ABOUT THIS EXERCISE: From the listing below, pull each line that includes "secta".

DATA SUPPLIED:

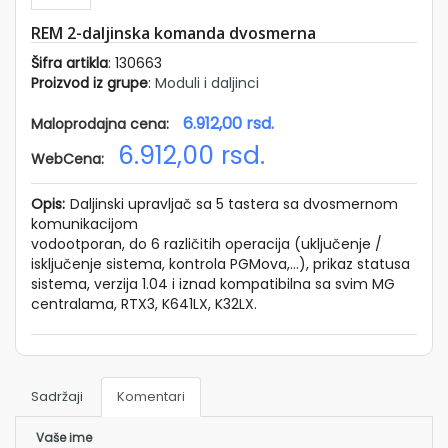
STEMI
REZNA
REM 2-daljinska komanda dvosmerna
PREMA
BLOVI I
Šifra artikla
: 130663
NALICE
Proizvod iz grupe
:
Moduli i daljinci
ZVUCENJE
6.912,00
rsd.
Maloprodajna cena:
OTORI
A
6.912,00
rsd.
WebCena:
PIJE I
AMPE
Opis:
Daljinski upravljač sa 5 tastera sa dvosmernom
LEFONIJA
komunikacijom
STALO
vodootporan, do 6 različitih operacija (uključenje /
isključenje sistema, kontrola PGMova,...), prikaz statusa
sistema, verzija 1.04 i iznad kompatibilna sa svim MG
O
centralama, RTX3, K641LX, K32LX.
ama
eference
rojektovanje
Sadržaji
Komentari
log
Vaše ime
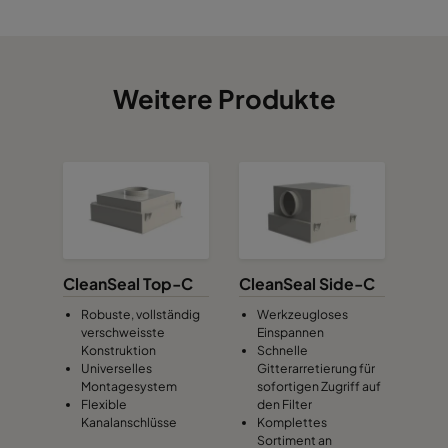
CSL-4W-5P5
549
549
35
CSL-4W-6P6
651
651
35
Weitere Produkte
CleanSeal Top-C
CleanSeal Side-C
Robuste, vollständig
Werkzeugloses
verschweisste
Einspannen
Konstruktion
Schnelle
Universelles
Gitterarretierung für
Montagesystem
sofortigen Zugriff auf
Flexible
den Filter
Kanalanschlüsse
Komplettes
Sortiment an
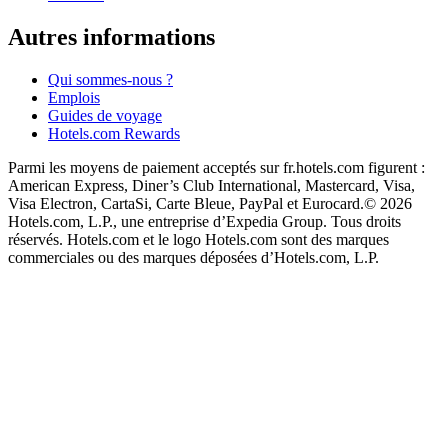
Autres informations
Qui sommes-nous ?
Emplois
Guides de voyage
Hotels.com Rewards
Parmi les moyens de paiement acceptés sur fr.hotels.com figurent :
American Express, Diner’s Club International, Mastercard, Visa,
Visa Electron, CartaSi, Carte Bleue, PayPal et Eurocard.
© 2026
Hotels.com, L.P., une entreprise d’Expedia Group. Tous droits
réservés. Hotels.com et le logo Hotels.com sont des marques
commerciales ou des marques déposées d’Hotels.com, L.P.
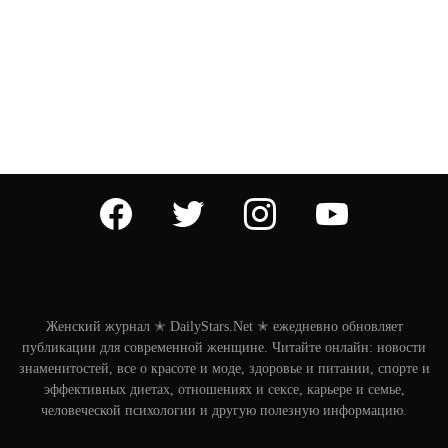
facebook
twitter
instagram
youtube
Женский журнал ✭ DailyStars.Net ✭ ежедневно обновляет
публикации для современной женщине. Читайте онлайн: новости
знаменитостей, все о красоте и моде, здоровье и питании, спорте и
эффективных диетах, отношениях и сексе, карьере и семье,
человеческой психологии и другую полезную информацию.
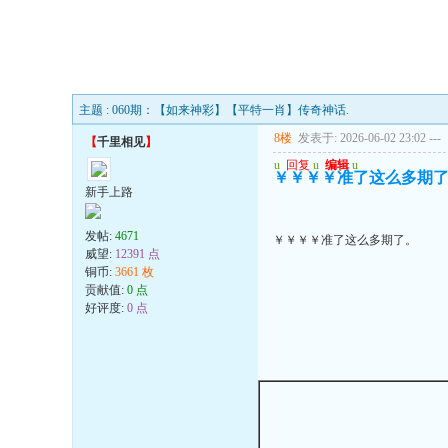
主题 : 060期：【如来神彩】【平特一肖】传奇神话.
8楼
发表于: 2026-06-02 23:02
---
【
千里相见
】
u
回复
u
编辑
u
￥￥￥￥准了这么多期
新手上路
发帖:
4671
￥￥￥￥准了这么多期了。
威望:
12391 点
铜币:
3661 枚
贡献值:
0 点
好评度:
0 点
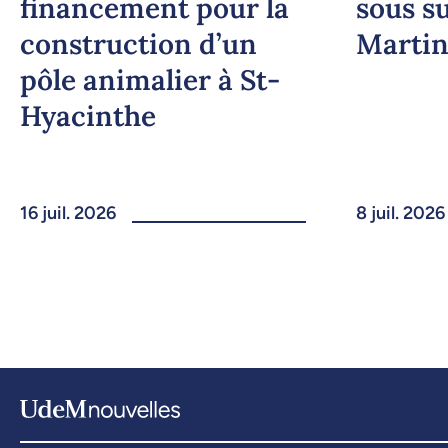
financement pour la
sous s
construction d’un
Martin
pôle animalier à St-
Hyacinthe
16 juil. 2026
8 juil. 2026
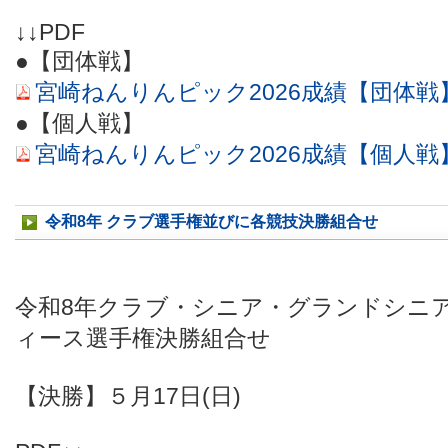
↓↓PDF
●【団体戦】
宮崎ねんりんピック2026成績【団体戦
●【個人戦】
宮崎ねんりんピック2026成績【個人戦
令和8年 クラブ選手権並びに各競技決勝組合せ
令和8年クラブ・シニア・グランドシニ
ィース選手権決勝組合せ
【決勝】５月17日(日)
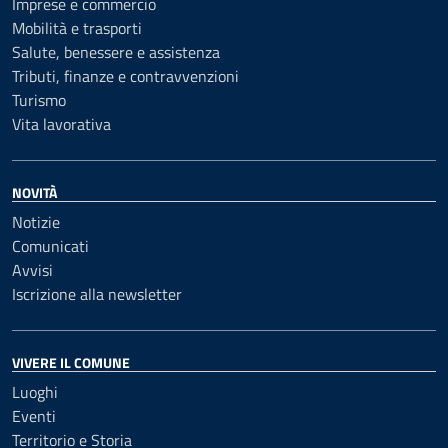
Imprese e commercio
Mobilità e trasporti
Salute, benessere e assistenza
Tributi, finanze e contravvenzioni
Turismo
Vita lavorativa
NOVITÀ
Notizie
Comunicati
Avvisi
Iscrizione alla newsletter
VIVERE IL COMUNE
Luoghi
Eventi
Territorio e Storia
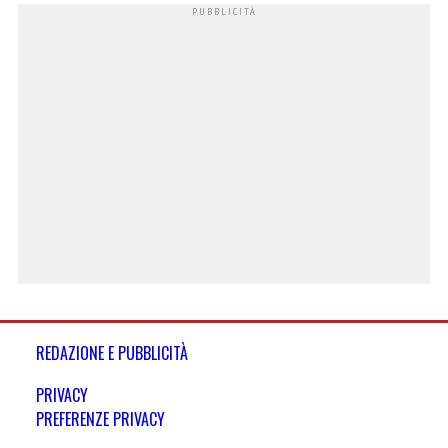
REDAZIONE E PUBBLICITÀ
PRIVACY
PREFERENZE PRIVACY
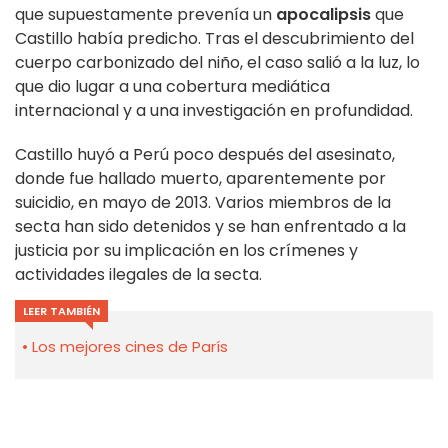
que supuestamente prevenía un
apocalipsis
que
Castillo había predicho. Tras el descubrimiento del
cuerpo carbonizado del niño, el caso salió a la luz, lo
que dio lugar a una cobertura mediática
internacional y a una investigación en profundidad.
Castillo huyó a Perú poco después del asesinato,
donde fue hallado muerto, aparentemente por
suicidio, en mayo de 2013. Varios miembros de la
secta han sido detenidos y se han enfrentado a la
justicia por su implicación en los crímenes y
actividades ilegales de la secta.
LEER TAMBIÉN
Los mejores cines de París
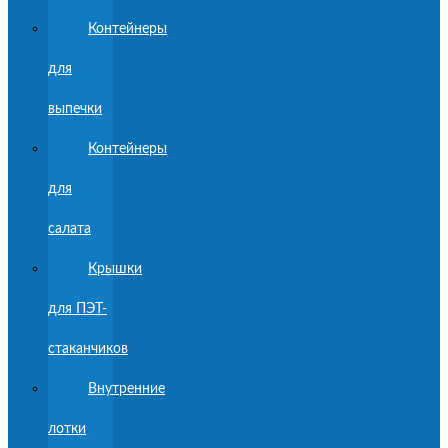
Контейнеры
для
выпечки
Контейнеры
для
салата
Крышки
для ПЭТ-
стаканчиков
Внутренние
лотки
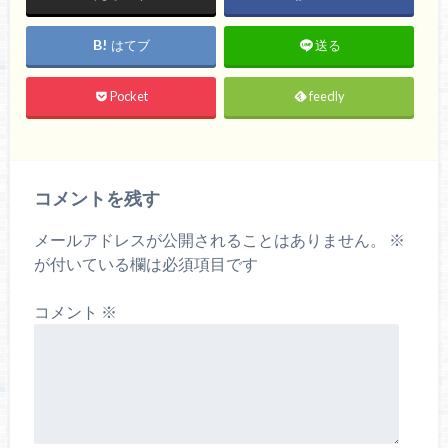
はてブ
送る
Pocket
feedly
コメントを残す
メールアドレスが公開されることはありません。
※
が付いている欄は必須項目です
コメント
※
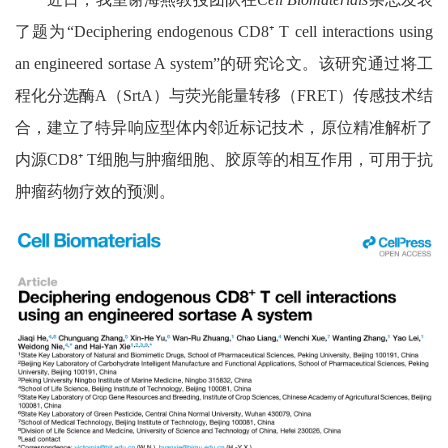
了题为
“Deciphering endogenous CD8⁺ T cell interactions using
an engineered sortase A system”
的研究论文。该研究通过将工
程化分选酶
A
（
SrtA
）与荧光能量转移（
FRET
）传感技术结
合，建立了特异响应型体内邻近标记技术，原位精准解析了
内源
CD8⁺ T
细胞与肿瘤细胞、胶原等的相互作用，可用于抗
肿瘤药物疗效的预测。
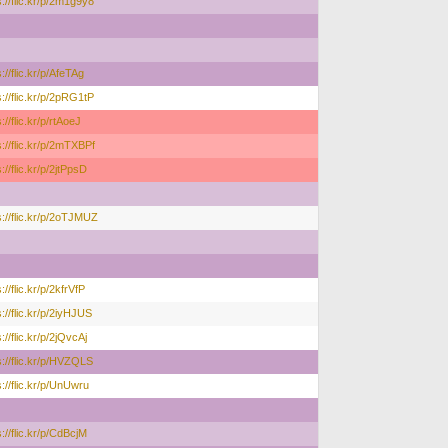
s://flic.kr/p/2m1g9y8
s://flic.kr/p/AfeTAg
s://flic.kr/p/2pRG1tP
://flic.kr/p/rtAoeJ
s://flic.kr/p/2mTXBPf
://flic.kr/p/2jtPpsD
s://flic.kr/p/2oTJMUZ
://flic.kr/p/2kfrVfP
s://flic.kr/p/2iyHJUS
://flic.kr/p/2jQvcAj
s://flic.kr/p/HVZQLS
s://flic.kr/p/UnUwru
s://flic.kr/p/CdBcjM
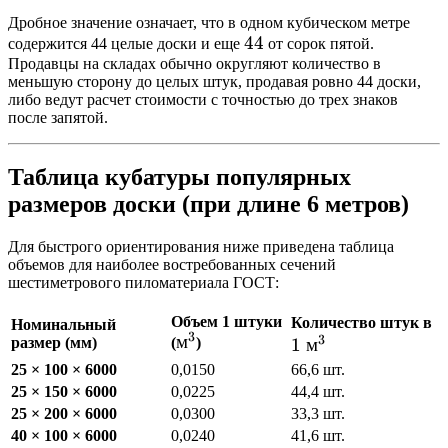
Дробное значение означает, что в одном кубическом метре
44%
44
содержится 44 целые доски и еще
от сорок пятой.
Продавцы на складах обычно округляют количество в
меньшую сторону до целых штук, продавая ровно 44 доски,
либо ведут расчет стоимости с точностью до трех знаков
после запятой.
Таблица кубатуры популярных
размеров доски (при длине 6 метров)
Для быстрого ориентирования ниже приведена таблица
объемов для наиболее востребованных сечений
шестиметрового пиломатериала ГОСТ:
1
Объем 1 штуки
Количество штук в
Номинальный
3
м^3
м
3
размер (мм)
(
)
1
м
\
м
25 × 100 × 6000
0,0150
66,6 шт.
25 × 150 × 6000
0,0225
44,4 шт.
25 × 200 × 6000
0,0300
33,3 шт.
40 × 100 × 6000
0,0240
41,6 шт.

RESPONSE AREA:
secta han sido detenidos y se han enfrentado a la
actividades ilegales de la secta.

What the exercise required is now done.